What the exercise asks:
Write the lines below out exactly, dropping each picture.

╭─ Records for this task

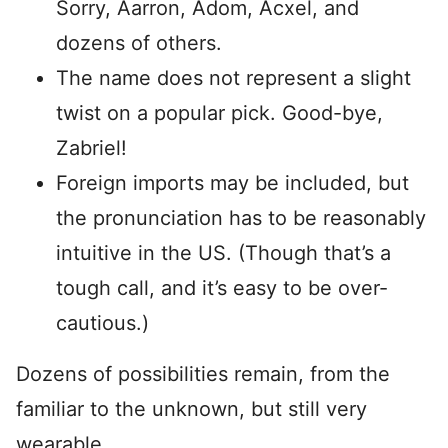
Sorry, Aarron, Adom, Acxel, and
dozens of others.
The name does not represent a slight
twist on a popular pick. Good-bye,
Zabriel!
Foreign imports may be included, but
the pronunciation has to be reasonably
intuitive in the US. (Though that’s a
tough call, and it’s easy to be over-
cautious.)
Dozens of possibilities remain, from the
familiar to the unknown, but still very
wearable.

╰─

Response to the task:
Sorry, Aarron, Adom, Acxel, and
dozens of others.
The name does not represent a slight
twist on a popular pick. Good-bye,
Zabriel!
Foreign imports may be included, but
the pronunciation has to be reasonably
intuitive in the US. (Though that’s a
tough call, and it’s easy to be over-
cautious.)
Dozens of possibilities remain, from the
familiar to the unknown, but still very
wearable.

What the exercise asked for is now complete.